This article previously indicated that Michael Rectenwald, an adjunct professor in the Liberal Studies program at NYU who came to prominence with his Deplorable NYU Prof Twitter account, would be placed on the LS tenure track. This was erroneously reported. There are no tenured positions for faculty in the Liberal Studies program; Rectenwald was simply receiving a promotion to full-time professorship. We regret the error. —Alex Bazeley, Editor-in-Chief
Michael Rectenwald, also known as @antipcnyuprof, received full-time professorship after previously telling WSN that he feared the paid leave would affect his promotion. He formerly called himself “Deplorable NYU Prof” on Twitter, but he recently changed it to “Contemptible Prof.”
Deputy Director for Media Relations James Devitt said that this process has been underway for some months, and he was one of 18 professors who also received a promotion.
“He received an expected promotion to the rank of clinical professor in accordance with our regular procedures,” Devitt said. “It is customary for such promotions to go forward even when a faculty member requests and chooses to take leave, as is the case here.”
He also said that now nearly 20 faculty in the Liberal Studies department — including Rectenwald — hold this position.
WSN reached out to all the clinical and assistant clinical professors in the department, and many of them declined to comment or did not respond — stating they did not have tenure and therefore did not have the job security to do so. Others opted to only comment on academic freedom and its relationship with freedom of speech.
“I simply fail to see how maintaining safe spaces and offering trigger warnings compromises academic freedom,” one LS professor said in an email, who spoke on condition of anonymity. “If there is a threat to academic freedom, it’s the [presidential] administration we just elected and the views it has already expressed about higher education and the free press.”
Only LS clinical professor Patricio Navia responded on the record, and Navia said that he and Rectenwald have been colleagues for many years but are not close friends due to their different research interests and subsequent limited contact. However, he said he believes that people have the right to express their views.

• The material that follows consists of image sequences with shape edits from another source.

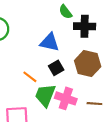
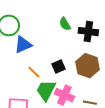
green semicircle: (65, 12) -> (65, 24), moved
blue triangle: (50, 42) -> (23, 45), moved, turned -42

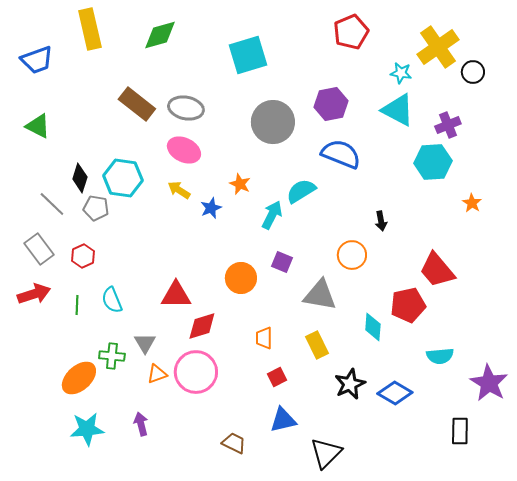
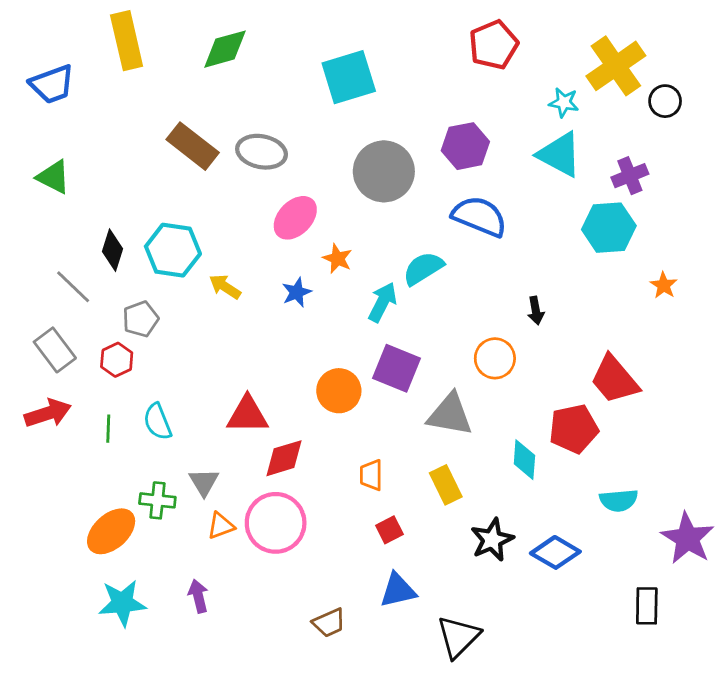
pink ellipse: (184, 150) -> (295, 218), moved, turned -72
yellow arrow: (179, 190) -> (225, 287), moved
gray pentagon: (96, 208) -> (141, 319), moved, turned -30
purple square: (282, 262) -> (396, 368), size x1.6
brown trapezoid: (234, 443) -> (329, 623), turned 130

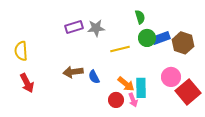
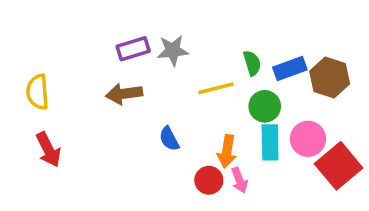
green semicircle: (140, 17) -> (252, 63), moved
green circle: (147, 38) -> (265, 106), moved
brown arrow: (73, 72) -> (124, 94), moved
orange arrow: (126, 84) -> (227, 151), turned 60
cyan rectangle: (141, 88) -> (270, 142), moved

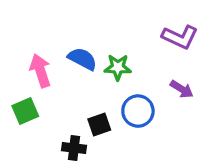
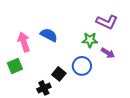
green star: (118, 67) -> (90, 40), moved
black square: (99, 124) -> (59, 74), turned -32
black cross: (74, 148) -> (44, 88), turned -32

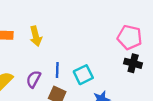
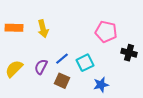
pink pentagon: (130, 37) -> (106, 32), moved
blue line: (57, 70) -> (62, 59), turned 48

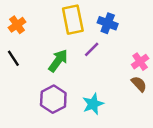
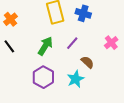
purple line: (92, 49) -> (72, 43), moved
brown semicircle: (139, 84) -> (87, 62), moved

“Freedom of expression is important and must be protected,” Navia said. “In fact, freedom of expression protection only matters when people have controversial things to say. Nobody would invoke freedom of expression protection when they only say nice things about everyone. Freedom of expression matters when others might feel offended by what you have to say.”
Navia said that in conversation, people can make an effort to word things nicely; however he said that with Twitter’s emphasis on brevity, that sometimes is not possible.
“In 140 characters, the need to be brief often leads to writing things in a way that others feel offended,” Navia said. “Our Twitter feed is not a part of our academic record yet. I am glad NYU does not take our political views into account when deciding on promotion.”
Navia expressed similar viewpoints to Rectenwald’s regarding safe spaces and trigger warnings — Navia said that speaking about safe spaces is not safe for him.
“For people who want safe spaces, Twitter is not the best fit, just as a steakhouse is not the best fit for vegans,” Navia said. “So, if you want safe spaces, just block people on Twitter. But if you learn how to use Twitter, you might even end up running for president.”
He thinks that if universities are designed to prepare people for the real world, safe spaces cannot be guaranteed to students in all circumstances, especially on platforms not controlled by NYU.